In 2000, the British Film Institute's poll of television industry professionals and critics judged Fawlty Towers (BBC, 1975; 79) Britain's greatest TV show of the 20th Century, and the sitcom is almost as fondly remembered by the public.
Co-written by John Cleese and his then wife Connie Booth, the show was inspired by a Torquay hotel where the Monty Python team stayed in 1971 during filming. Cleese later described the Gleneagles' proprieter, Donald Sinclair, as "the most wonderfully rude man I had ever met"; the rest of the Pythons relocated to another hotel, but Cleese and Booth remained, unconsciously gathering material which would eventually come together in their creation Basil Fawlty, the neurotic, eccentric and bad-tempered manager of Fawlty Towers. In 2002, Beatrice Sinclair, the hotelier's widow, broke her silence to complain of the show's unfair portrayal of her late husband.

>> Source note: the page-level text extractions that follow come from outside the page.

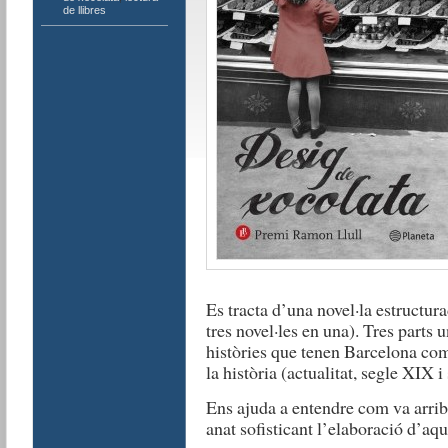
de llibres
Es tracta d’una novel·la estructur
tres novel·les en una). Tres parts 
històries que tenen Barcelona com
la història (actualitat, segle XIX 
Ens ajuda a entendre com va arrib
anat sofisticant l’elaboració d’aqu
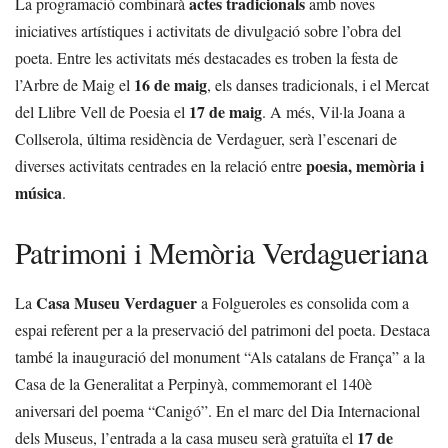
actes tradicionals
La programació combinarà
amb noves
iniciatives artístiques i activitats de divulgació sobre l’obra del
poeta. Entre les activitats més destacades es troben la festa de
16 de maig
l’Arbre de Maig el
, els danses tradicionals, i el Mercat
17 de maig
del Llibre Vell de Poesia el
. A més, Vil·la Joana a
Collserola, última residència de Verdaguer, serà l’escenari de
poesia, memòria i
diverses activitats centrades en la relació entre
música
.
Patrimoni i Memòria Verdagueriana
Casa Museu Verdaguer
La
a Folgueroles es consolida com a
espai referent per a la preservació del patrimoni del poeta. Destaca
també la inauguració del monument “Als catalans de França” a la
Casa de la Generalitat a Perpinyà, commemorant el 140è
aniversari del poema “Canigó”. En el marc del Dia Internacional
17 de
dels Museus, l’entrada a la casa museu serà gratuïta el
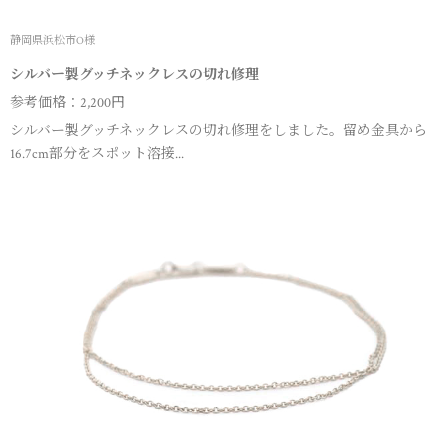
静岡県浜松市O様
シルバー製グッチネックレスの切れ修理
参考価格：2,200円
シルバー製グッチネックレスの切れ修理をしました。留め金具から
16.7cm部分をスポット溶接...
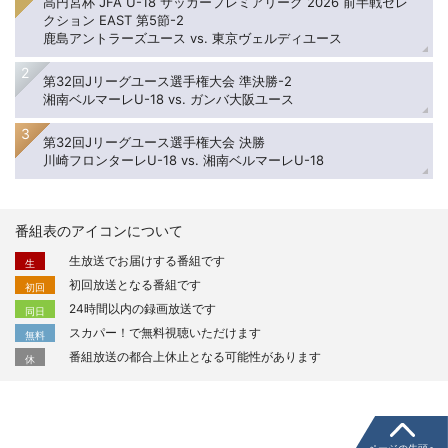
高円宮杯 JFA U-18 サッカープレミアリーグ 2026 前半戦セレ
クション EAST 第5節-2
鹿島アントラーズユース vs. 東京ヴェルディユース
第32回Jリーグユース選手権大会 準決勝-2
湘南ベルマーレU-18 vs. ガンバ大阪ユース
第32回Jリーグユース選手権大会 決勝
川崎フロンターレU-18 vs. 湘南ベルマーレU-18
番組表のアイコンについて
生放送でお届けする番組です
生
初回放送となる番組です
初回
24時間以内の録画放送です
同日
スカパー！で無料視聴いただけます
無料
番組放送の都合上休止となる可能性があります
休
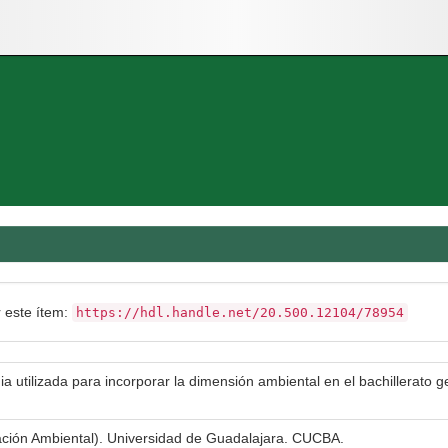
r este ítem:
https://hdl.handle.net/20.500.12104/78954
ia utilizada para incorporar la dimensión ambiental en el bachillerato g
ación Ambiental). Universidad de Guadalajara. CUCBA.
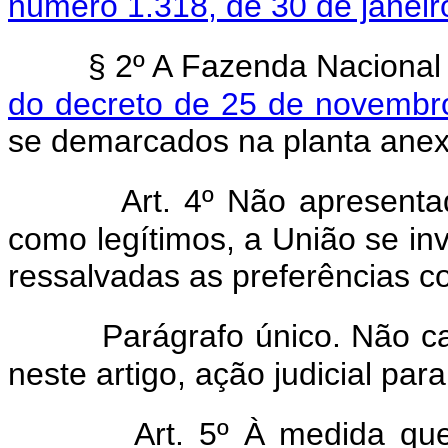
número 1.318, de 30 de janeir
§ 2º A Fazenda Nacional
do decreto de 25 de novembr
se demarcados na planta anex
Art. 4º Não apresenta
como legítimos, a União se inv
ressalvadas as preferências co
Parágrafo único. Não c
neste artigo, ação judicial par
Art. 5º À medida que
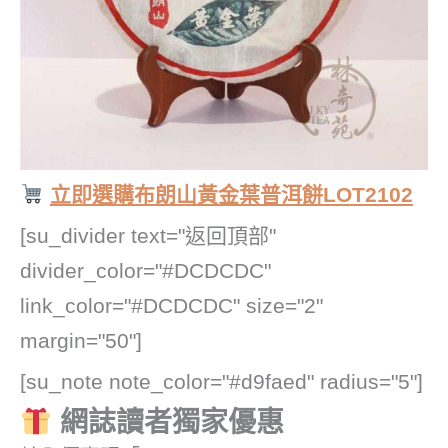
立即選購布朗山黃金葉普洱餅LOT2102
[su_divider text="返回頂部"
divider_color="#DCDCDC"
link_color="#DCDCDC" size="2"
margin="50"]
[su_note note_color="#d9faed" radius="5"]
網誌讀者獨家優惠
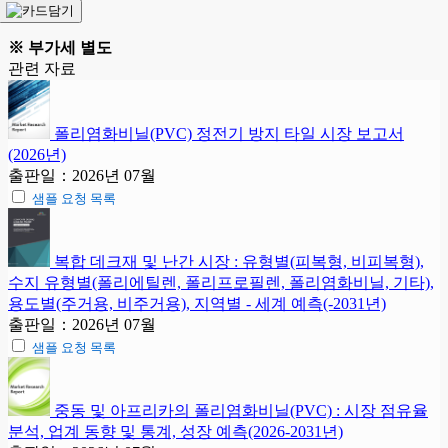
※ 부가세 별도
관련 자료
폴리염화비닐(PVC) 정전기 방지 타일 시장 보고서
(2026년)
출판일：2026년 07월
샘플 요청 목록
복합 데크재 및 난간 시장 : 유형별(피복형, 비피복형),
수지 유형별(폴리에틸렌, 폴리프로필렌, 폴리염화비닐, 기타),
용도별(주거용, 비주거용), 지역별 - 세계 예측(-2031년)
출판일：2026년 07월
샘플 요청 목록
중동 및 아프리카의 폴리염화비닐(PVC) : 시장 점유율
분석, 업계 동향 및 통계, 성장 예측(2026-2031년)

Henpecked and embittered, not to mention rude, accident-prone and an appalling petit-bourgeouis snob, Basil Fawlty is in a long-line of British sitcom losers, including Anthony Aloysius Hancock (Hancock's Half-Hour, BBC, 1956-60), Harold Steptoe (Steptoe and Son, BBC, 1962-74) and David Brent (The Office, BBC, 2001-02).
Cleese's characteristically deranged physical performance as Basil was an instant hit, but all of the leads contributed to the show's success. Prunella Scales was unforgettable as Basil's domineering wife Sybil, while Booth, as the inexplicably loyal chambermaid, Polly, was the perfect foil to the unhinged Basil. Best of all was Andrew Sachs as Spanish waiter Manuel, whose rudimentary English - and the series of astonishingly brutal humiliations he suffers at the hands of Basil - gave rise to many of the funniest moments.
Basil was an inspired creation, but Fawlty Towers was not especially innovative - following, more or less, the traditional sitcom format established in the 1950s and '60s. It was, however, brilliantly funny. Each episode, usually involving Basil's hopeless attempts to hide his latest incompetence from Sybil, teetered on the edge of insanity, as Basil's behaviour becomes more and more erratic and deranged. Among the most memorable episodes were 'Gourmet Night' (tx. 17/10/1975), in which Basil's attempts to attract a higher standard of clientele collapse in inevitable disaster, and 'Basil the Rat' (tx. 25/10/1979), in which the escape of Manuel's 'Siberian hamster' coincides with a visit by an environmental health inspector.
Fawlty Towers' legend was assured when Cleese decided to axe the show at the height of its popularity, after just twelve episodes.